Wolfe shook his head impatiently. “You can’t do that, madam. Give it up. I mean your affected insouciance. I don’t mind fencing when there’s time for it, but it’s midnight and there are men in that other room waiting to see me.—Please let me finish. Let me clear away some fog. I have admitted an animus toward you. I knew Marko Vukcic both before and after he married you. I saw the change in him. Then why was I not grateful when you suddenly selected a new field for your activities? Because you left débris behind you. It is not decent to induce the cocaine habit in a man, but it is monstrous to do so and then suddenly withdraw his supply of the drug. Nature plainly intends that a man should nourish a woman, and a woman a man, physically and spiritually, but there is no nourishment in you for anybody; the vapor that comes from you, from your eyes, your lips, your soft skin, your contours, your movements, is not beneficent but malignant. Ill grant you everything: you were alive, with your instincts and appetites, and you saw Marko and wanted him. You enveloped him with your miasma—you made that the only air he wanted to breathe—and then by caprice, without warning, you deprived him of it and left him gasping.”

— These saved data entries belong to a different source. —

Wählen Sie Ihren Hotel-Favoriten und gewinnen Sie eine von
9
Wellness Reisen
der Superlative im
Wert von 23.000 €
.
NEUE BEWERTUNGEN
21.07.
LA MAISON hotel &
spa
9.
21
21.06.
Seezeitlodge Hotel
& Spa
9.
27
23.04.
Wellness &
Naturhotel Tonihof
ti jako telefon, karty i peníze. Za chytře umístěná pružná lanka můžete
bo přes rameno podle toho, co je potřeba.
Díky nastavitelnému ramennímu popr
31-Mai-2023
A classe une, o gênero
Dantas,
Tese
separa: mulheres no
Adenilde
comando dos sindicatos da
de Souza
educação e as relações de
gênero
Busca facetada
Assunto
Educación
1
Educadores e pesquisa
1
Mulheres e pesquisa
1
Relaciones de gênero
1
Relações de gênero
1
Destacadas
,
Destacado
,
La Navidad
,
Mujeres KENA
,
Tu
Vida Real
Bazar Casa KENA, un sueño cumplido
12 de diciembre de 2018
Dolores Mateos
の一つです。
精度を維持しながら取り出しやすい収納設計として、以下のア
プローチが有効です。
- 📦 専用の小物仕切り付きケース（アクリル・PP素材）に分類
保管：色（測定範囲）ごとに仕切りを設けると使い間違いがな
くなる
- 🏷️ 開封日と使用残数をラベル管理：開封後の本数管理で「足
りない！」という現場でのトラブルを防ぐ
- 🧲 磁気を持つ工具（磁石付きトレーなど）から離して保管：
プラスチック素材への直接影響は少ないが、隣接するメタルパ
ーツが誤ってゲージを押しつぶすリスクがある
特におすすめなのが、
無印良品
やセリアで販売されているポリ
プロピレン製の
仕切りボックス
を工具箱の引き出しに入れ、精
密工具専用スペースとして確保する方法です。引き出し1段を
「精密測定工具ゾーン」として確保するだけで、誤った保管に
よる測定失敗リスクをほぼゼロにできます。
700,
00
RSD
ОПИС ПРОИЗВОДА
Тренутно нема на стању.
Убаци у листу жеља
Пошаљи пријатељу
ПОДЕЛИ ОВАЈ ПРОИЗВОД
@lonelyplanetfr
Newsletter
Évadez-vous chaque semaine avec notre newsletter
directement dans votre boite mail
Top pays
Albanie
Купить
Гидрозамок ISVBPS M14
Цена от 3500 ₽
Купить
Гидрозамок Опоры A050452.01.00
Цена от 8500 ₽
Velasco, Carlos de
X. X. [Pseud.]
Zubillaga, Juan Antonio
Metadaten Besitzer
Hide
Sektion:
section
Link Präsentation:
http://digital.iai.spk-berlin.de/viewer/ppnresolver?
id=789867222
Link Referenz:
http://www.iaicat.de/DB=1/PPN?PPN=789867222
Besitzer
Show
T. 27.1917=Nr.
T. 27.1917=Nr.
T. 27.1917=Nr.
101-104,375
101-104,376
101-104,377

She didn’t bat an eyelash. “But I told you I was a special kind—”
“Permit me. I haven’t finished. I am seizing an opportunity to articulate a grudge. I was wrong to say caprice, it was cold calculation. You went to Laszio, a man twice your age, because it was a step up, not emotionally but materially. Probably you had also found that Marko had too much character for you. The devil only knows why you went no higher than Laszio, in so broad a field as New York, who after all—from your standpoint—was only a salaried chef; but of course you were young, in your twenties—how old are you now?”
She smiled at him.
He shrugged. “I suppose, too, it was a matter of intelligence. You can’t have much. Essentially, in fact, you are a lunatic, if a lunatic is an individual dangerously maladjusted to the natural and healthy environment of its species—since the human equipment includes, for instance, a capacity for personal affection and a willingness to strangle selfish and predatory impulse with the rope of social decency. That’s why I say you’re a lunatic.” He sat up and wiggled a finger at her. “Now look here. I haven’t time for fencing. I do not suspect Marko of killing your husband, though I admit it is possible he did it. I have considered all the plausible inferences from the coincidence of the radio, am still considering them, and have reached no conclusion. What else do you want to know?”

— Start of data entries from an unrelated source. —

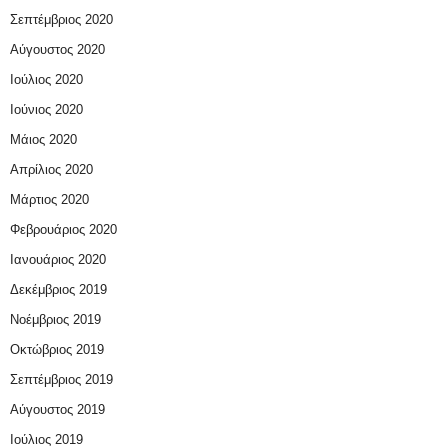
Σεπτέμβριος 2020
Αύγουστος 2020
Ιούλιος 2020
Ιούνιος 2020
Μάιος 2020
Απρίλιος 2020
Μάρτιος 2020
Φεβρουάριος 2020
Ιανουάριος 2020
Δεκέμβριος 2019
Νοέμβριος 2019
Οκτώβριος 2019
Σεπτέμβριος 2019
Αύγουστος 2019
Ιούλιος 2019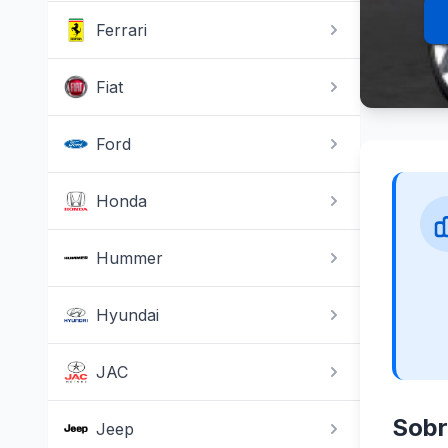
Ferrari
Fiat
Ford
Honda
Hummer
Hyundai
JAC
Sobr
Jeep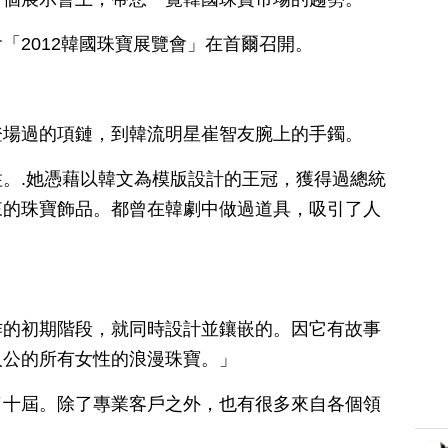
「2012韓國珠寶展覽會」在首爾召開。
登場過的項鏈，到韓流明星崔智友腕上的手鐲。
。.她憑藉以韓文為模版設計的王冠，獲得過總統
來的珠寶飾品。都曾在韓劇中做過道具，吸引了人
作的初期階段，就同時設計並鑲嵌的。因它有故事
人公的所有女性的浪漫珠寶。」
了十屆。除了專業客戶之外，也有很多來自各個領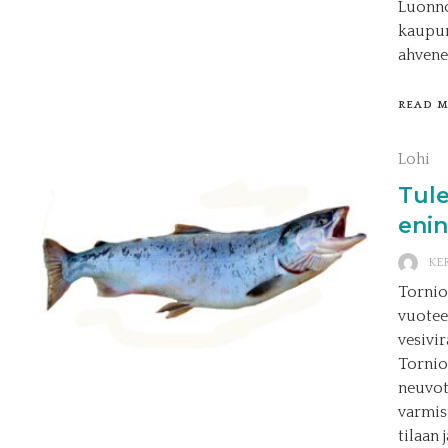
Luonno
kaupun
ahvenel
READ 
Lohi
Tule
enin
KE
Tornio
vuotee
vesivi
Tornio
neuvot
varmis
tilaan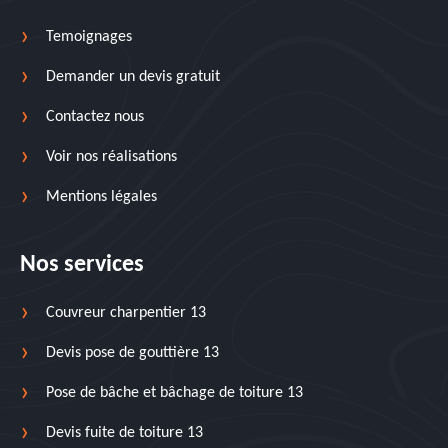
Temoignages
Demander un devis gratuit
Contactez nous
Voir nos réalisations
Mentions légales
Nos services
Couvreur charpentier 13
Devis pose de gouttière 13
Pose de bâche et bâchage de toiture 13
Devis fuite de toiture 13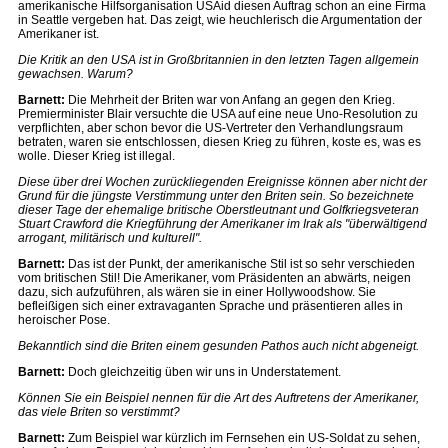
amerikanische Hilfsorganisation USAid diesen Auftrag schon an eine Firma
in Seattle vergeben hat. Das zeigt, wie heuchlerisch die Argumentation der
Amerikaner ist.
Die Kritik an den USA ist in Großbritannien in den letzten Tagen allgemein
gewachsen. Warum?
Barnett:
Die Mehrheit der Briten war von Anfang an gegen den Krieg.
Premierminister Blair versuchte die USA auf eine neue Uno-Resolution zu
verpflichten, aber schon bevor die US-Vertreter den Verhandlungsraum
betraten, waren sie entschlossen, diesen Krieg zu führen, koste es, was es
wolle. Dieser Krieg ist illegal.
Diese über drei Wochen zurückliegenden Ereignisse können aber nicht der
Grund für die jüngste Verstimmung unter den Briten sein. So bezeichnete
dieser Tage der ehemalige britische Oberstleutnant und Golfkriegsveteran
Stuart Crawford die Kriegführung der Amerikaner im Irak als "überwältigend
arrogant, militärisch und kulturell".
Barnett:
Das ist der Punkt, der amerikanische Stil ist so sehr verschieden
vom britischen Stil! Die Amerikaner, vom Präsidenten an abwärts, neigen
dazu, sich aufzuführen, als wären sie in einer Hollywoodshow. Sie
befleißigen sich einer extravaganten Sprache und präsentieren alles in
heroischer Pose.
Bekanntlich sind die Briten einem gesunden Pathos auch nicht abgeneigt.
Barnett:
Doch gleichzeitig üben wir uns in Understatement.
Können Sie ein Beispiel nennen für die Art des Auftretens der Amerikaner,
das viele Briten so verstimmt?
Barnett:
Zum Beispiel war kürzlich im Fernsehen ein US-Soldat zu sehen,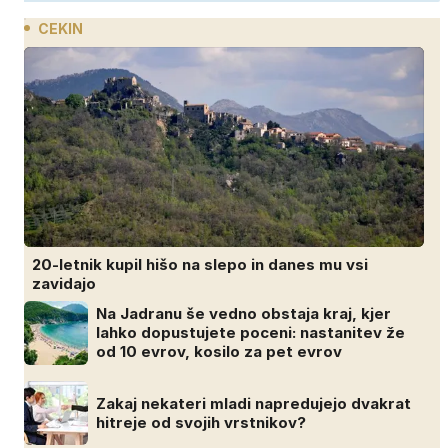
CEKIN
20-letnik kupil hišo na slepo in danes mu vsi
zavidajo
Na Jadranu še vedno obstaja kraj, kjer
lahko dopustujete poceni: nastanitev že
od 10 evrov, kosilo za pet evrov
Zakaj nekateri mladi napredujejo dvakrat
hitreje od svojih vrstnikov?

“All that you said. …” Her hand fluttered and rested again on the arm of her chair. “Did Marko tell you all that about me?”

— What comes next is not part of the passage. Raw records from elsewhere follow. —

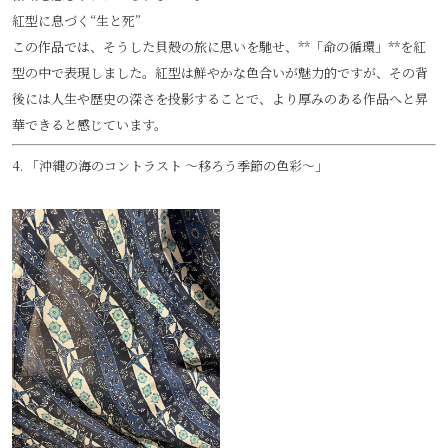
紅型に息づく“生と死”
この作品では、そうした貝殻の旅に思いを馳せ、**「命の循環」**を紅
型の中で表現しました。紅型は鮮やかな色合いが魅力的ですが、その背
後には人生や歴史の深さを投影することで、より厚みのある作品へと昇
華できると感じています。
4. 「沖縄の海のコントラスト 〜移ろう季節の色彩〜」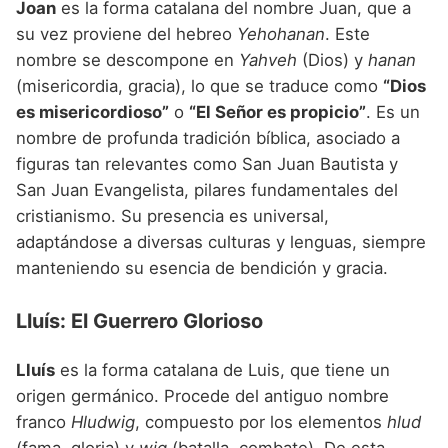
Joan
es la forma catalana del nombre Juan, que a
su vez proviene del hebreo
Yehohanan
. Este
nombre se descompone en
Yahveh
(Dios) y
hanan
(misericordia, gracia), lo que se traduce como
“Dios
es misericordioso”
o
“El Señor es propicio”
. Es un
nombre de profunda tradición bíblica, asociado a
figuras tan relevantes como San Juan Bautista y
San Juan Evangelista, pilares fundamentales del
cristianismo. Su presencia es universal,
adaptándose a diversas culturas y lenguas, siempre
manteniendo su esencia de bendición y gracia.
Lluís: El Guerrero Glorioso
Lluís
es la forma catalana de Luis, que tiene un
origen germánico. Procede del antiguo nombre
franco
Hludwig
, compuesto por los elementos
hlud
(fama, gloria) y
wig
(batalla, combate). De esta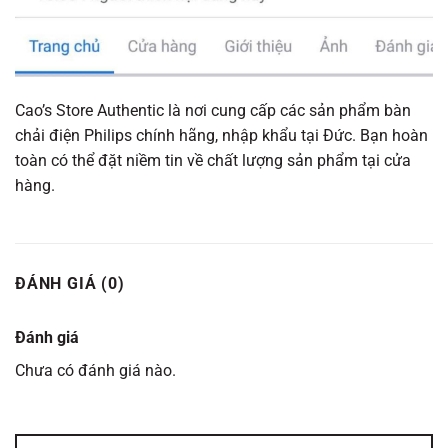
Cao’s Store Authentic là nơi cung cấp các sản phẩm bàn
chải điện Philips chính hãng, nhập khẩu tại Đức. Bạn hoàn
toàn có thể đặt niềm tin về chất lượng sản phẩm tại cửa
hàng.
ĐÁNH GIÁ (0)
Đánh giá
Chưa có đánh giá nào.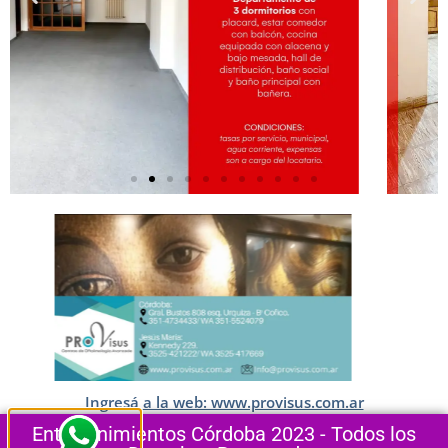
Ingresá a la web: www.provisus.com.ar
Entretenimientos Córdoba 2023 - Todos los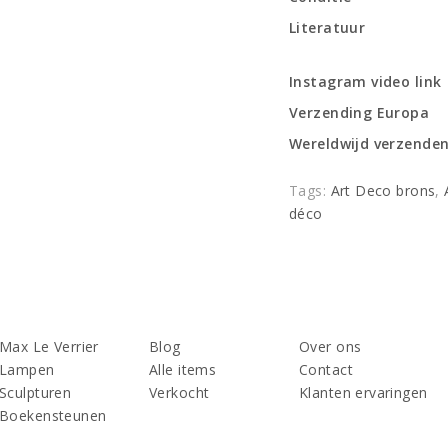
Literatuur
Instagram video link
Verzending Europa
Wereldwijd verzende
Tags:
Art Deco brons
,
déco
Max Le Verrier
Blog
Over ons
Lampen
Alle items
Contact
Sculpturen
Verkocht
Klanten ervaringen
Boekensteunen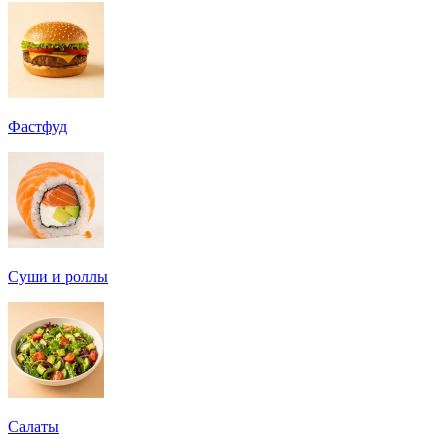
Фастфуд
Суши и роллы
Салаты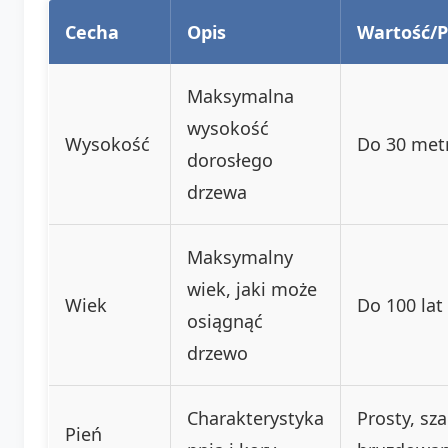
Cecha
Opis
Wartość/P
Maksymalna
wysokość
Wysokość
Do 30 met
dorosłego
drzewa
Maksymalny
wiek, jaki może
Wiek
Do 100 lat
osiągnąć
drzewo
Charakterystyka
Prosty, sza
Pień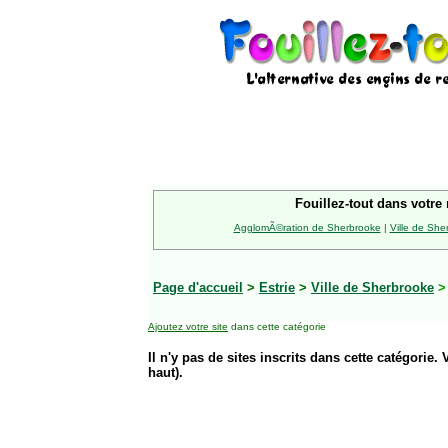
Fouillez-tout dans votre 
AgglomÃ©ration de Sherbrooke
|
Ville de She
Page d'accueil
>
Estrie
>
Ville de Sherbrooke
Ajoutez votre site
dans cette catégorie
Il n'y pas de sites inscrits dans cette catégorie. 
haut).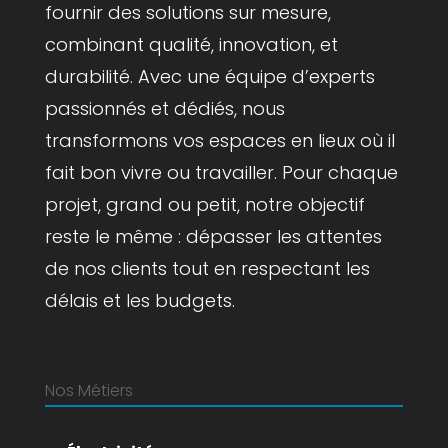
fournir des solutions sur mesure,
combinant qualité, innovation, et
durabilité. Avec une équipe d’experts
passionnés et dédiés, nous
transformons vos espaces en lieux où il
fait bon vivre ou travailler. Pour chaque
projet, grand ou petit, notre objectif
reste le même : dépasser les attentes
de nos clients tout en respectant les
délais et les budgets.
Nos Métiers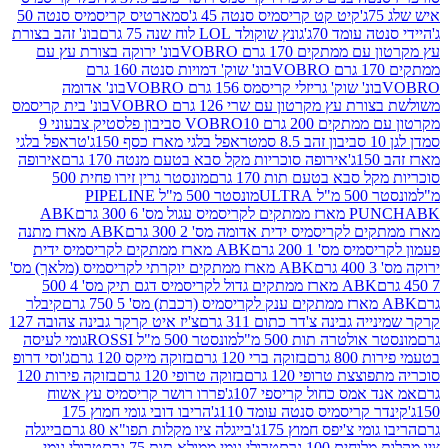
קיט קט קריסמיס סנטה 45 ג'
סמארטיס קריסמיס סנטה 50
עומד 70ג'
גונץ שוקולד LOL לוח שנה 75 גרם
בונ' זהב בצורת
תקים 170 גרם VOBRO
בונ' ירוקה בצורת עץ עם
בונ' שוק' דמויות סנטה 160 גרם
נ' שוק' גריזלי קריסמס 156 גרם VOBRO
בונ' אדומה
עץ מקרטון עם שרי 126 גרם VOBRO
בונ' בית קריסמס
 200 גרם VOBRO
10 סביבון פלסטיק צבעוני 9
טראפל בלגי מארז כסף 150ג'
טראפל בלגי
אירופה סוכריות מקל סבא בטעם מנטה 170 גרם
אירופה
סבא בטעם תות 170 גרם
מונסטר גרין זירו פחית 500
ULT
מונסטר 500 מ"ל PIPELINE
ABK
PU
לקריסמיס ידית אדומה מס' 2 300 גרם
ABK מארז מתנה
מס' 1 200 גרם
ABK מארז ממתקים לקריסמיס ידית
ABK מארז ממתקים יוקרתי לקריסמיס (מלאך) מס'
ABK מארז ממתקים גדול לקריסמיס דגם תיק מס' 4 500
קיבלר
גבינה צ'דר כתום 311 גרם
צ'יז איט קרקר גבינה צהובה 127
ולטרה תות 500 מ"ל
מונסטר 500 מ"ל ROSSI
גומי לעיסה
 גרם
בזוקה ברי 120 גרם
בזוקה מיקס 120 גרם
ג'וסי דרופ
ת טרופי 120 גרם
בזוקה טרופי 120 גרם
בזוקה פירות 120
מס כחול קריספי 107ג'
פררו רושר קריסמיס עץ אשוח
קריסמיס סנטה עומד 110ג'
הריבו דובי גומי חמוץ 175
י צ'יפס חמוץ 175ג'
בייגלה ציו מקלות תפו"א 80 גרם
בייגלה
ים 100 גרם
טרולי גומי ממולא תות 75 גרם
טרולי גומי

“Marko hasn’t mentioned your name for five years. What else do you want to know?”
She stirred. I saw her breast go up and down, but there was no sound of the soft sigh. “It wouldn’t do any good, since I’m a lunatic. But I thought I would ask you if Malfi had told you about Zelota.”
“No. What about him? Who is he?”
I horned in. “He told me.” Their eyes moved to me and I went on, “I hadn’t had a chance to report it. Malfi told me in the parlor after dinner that Laszio stole something a long time ago from a guy named Zelota, and Zelota had sworn to kill him, and about a month ago he showed up in New York and went to Malfi to ask for a job. Malfi wouldn’t give him one, but Vukcic did, at Rusterman’s, and Zelota only lasted a week and then disappeared. Malfi said he told Liggett and Mrs. Laszio about it and they thought he ought to tell you.”
“Thanks.—Anything else, madam?”
She sat and looked at him. Her lids were so low that I couldn’t see what her eyes were like, and I doubted if he could. Then without saying anything she pulled a hot one. She got up, taking her time, leaving her cloak there on the back of the chair, and stepped over to Wolfe and put her hand on his shoulder and patted it. He moved and twisted his big neck to look up at her, but she stepped away again with a smile at the corners of her mouth, and reached for the cloak. I hopped across to hold it for her, thinking I might as well get a pat too, but apparently she didn’t believe in spoiling the help. She told Wolfe good-night, neither sweet nor sour, just good-night, and started off. I went to the foyer to let her out.
I returned and grinned down at Wolfe. “Well, how do you feel? Was she marking you for slaughter? Or putting a curse on you? Or is that how she starts the miasma going?” I peered at the shoulder she had patted. “About this Zelota business, I was going to tell you when she interrupted us. You noticed that Malfi said she told him to tell you about it. It seems that Malfi and Liggett were with her during the afternoon to offer consolation.”
Wolfe nodded. “But, as you see, she is inconsolable. Bring those men in.”